Hi. I'm using ggsearch36 from the FASTA package to create a similarity matrix of protein sequences, using global identity as the similarity. I realized that for some query sequences, ggsearch36 does not print all alignments to the library, and I have a hard time figuring out what parameter can be used to fix this.
For query
>Query1
MCPRAARAPATLLLALGAVLWPAAGAWELTILHTNDVHSRLEQTSEDSSKCVNASRCMGGVARLFTKVQQ
the command
fasta36/bin/ggsearch36 -E 20758 testqry.tmp library.fasta
works fine, printing all alignments. My e value is the size of the library.
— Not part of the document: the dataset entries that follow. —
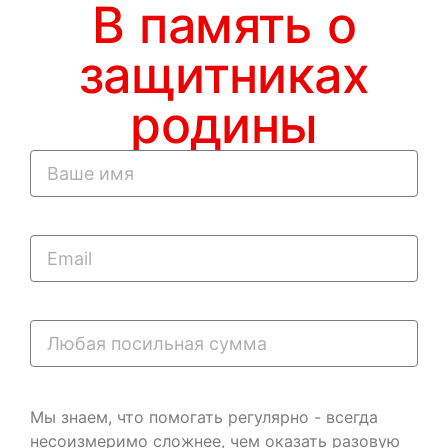
В память о
защитниках
родины
Мы знаем, что помогать регулярно - всегда
несоизмеримо сложнее, чем оказать разовую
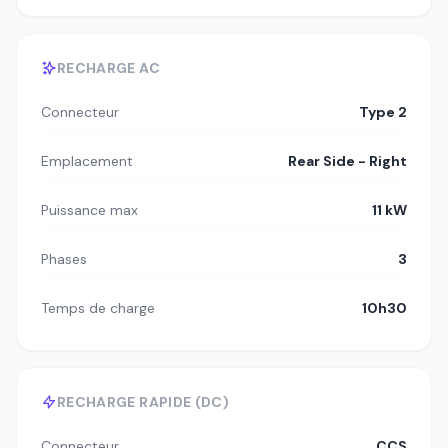
RECHARGE AC
Connecteur
Type 2
Emplacement
Rear Side - Right
Puissance max
11 kW
Phases
3
Temps de charge
10h30
RECHARGE RAPIDE (DC)
Connecteur
CCS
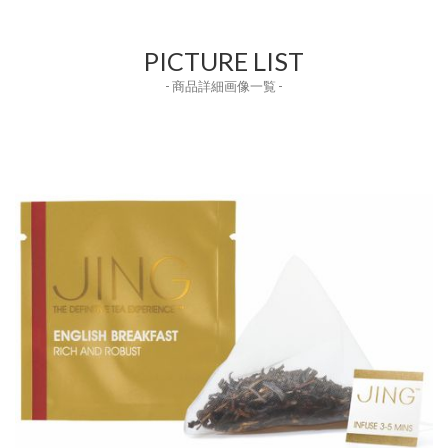
PICTURE LIST
- 商品詳細画像一覧 -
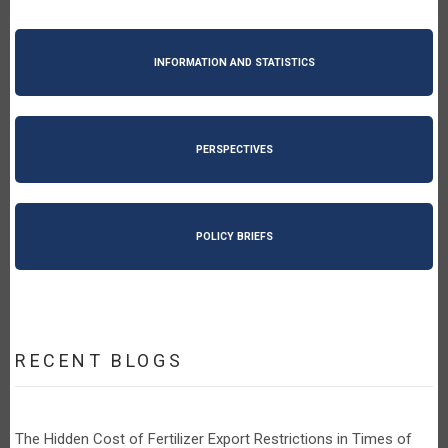
INFORMATION AND STATISTICS
PERSPECTIVES
POLICY BRIEFS
RECENT BLOGS
The Hidden Cost of Fertilizer Export Restrictions in Times of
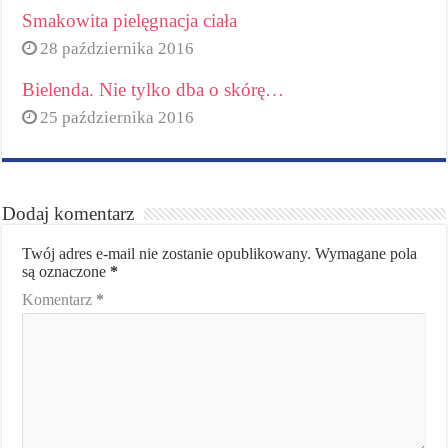
Smakowita pielęgnacja ciała
28 października 2016
Bielenda. Nie tylko dba o skórę…
25 października 2016
Dodaj komentarz
Twój adres e-mail nie zostanie opublikowany.
Wymagane pola
są oznaczone
*
Komentarz
*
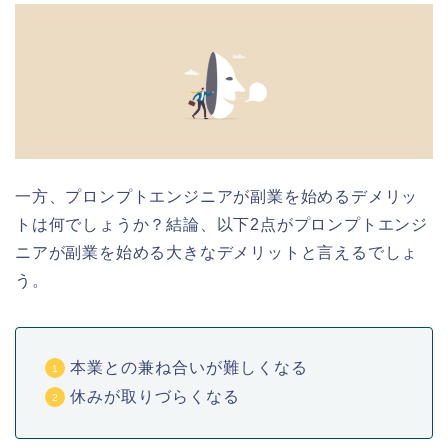
一方、プロンプトエンジニアが副業を始めるデメリッ
トは何でしょうか？結論、以下2点がプロンプトエンジ
ニアが副業を始める大きなデメリットと言えるでしょ
う。
本業との兼ね合いが難しくなる
休みが取りづらくなる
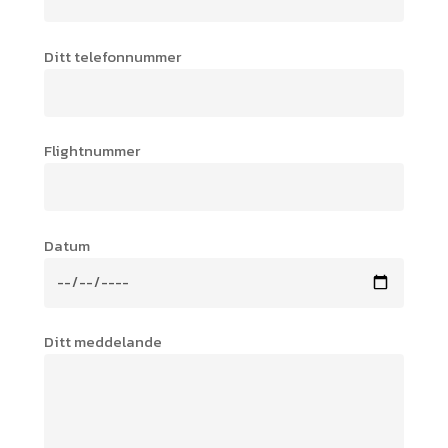
Ditt telefonnummer
Flightnummer
Datum
Ditt meddelande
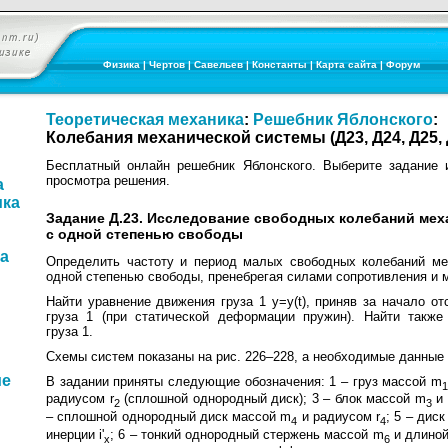
Физика
|
Чертов
|
Савельев
|
Константы
|
Карта сайта
|
Форум
Теоретическая механика
:
Решебник Яблонского
:
Колебания механической системы (Д23, Д24, Д25, 
Бесплатный онлайн решебник Яблонского. Выберите задание 
просмотра решения.
а
ика
Задание Д.23. Исследование свободных колебаний ме
с одной степенью свободы
ка
Определить частоту и период малых свободных колебаний ме
одной степенью свободы, пренебрегая силами сопротивления и 
Найти уравнение движения груза 1 y=y(t), приняв за начало о
груза 1 (при статической деформации пружин). Найти также
груза 1.
Схемы систем показаны на рис. 226–228, а необходимые данные 
ие
В задании приняты следующие обозначения: 1 – груз массой m
1
радиусом r
(сплошной однородный диск); 3 – блок массой m
и 
2
3
– сплошной однородный диск массой m
и радиусом r
; 5 – дис
4
4
инерции i'
; 6 – тонкий однородный стержень массой m
и длиной 
x
6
Statistics: Unscaled normal statistics: mu= -27.8916 var=246.9351 Ztrim: 0
statistics sampled from 1375 (1376) to 1375 sequences
Algorithm: Global/Global affine Needleman-Wunsch (SSE2, Michael Farrar 2010) (6.0 April 2007)
Parameters: BL50 matrix (15:-5), open/ext: -10/-2
Whereas for query
>Query2
MKVVIFIFALLATICAAFAYVPLPNVPQPGRRPFPTFPGQGPFNPKIKWPQGY
The same command only returns 12 aligments.
Statistics: (shuffled [100]) Unscaled normal statistics: mu= -29.4000 var=283.6970 Ztrim: 0
statistics sampled from 12 (12) to 100 sequences
Algorithm: Global/Global affine Needleman-Wunsch (SSE2, Michael Farrar 2010) (6.0 April 2007)
Parameters: BL50 matrix (15:-5), open/ext: -10/-2
I can't figure out what causes this behaviour. Increasing the e value did not increase the number of printed alignments. The only difference that is obvious to me is that query 1 has a length of 70, whereas query 2 is only 53 amino acids. I couldn't find anything related to sequence length in the configuration though.
Any ideas what the problem might be? Thanks for your help.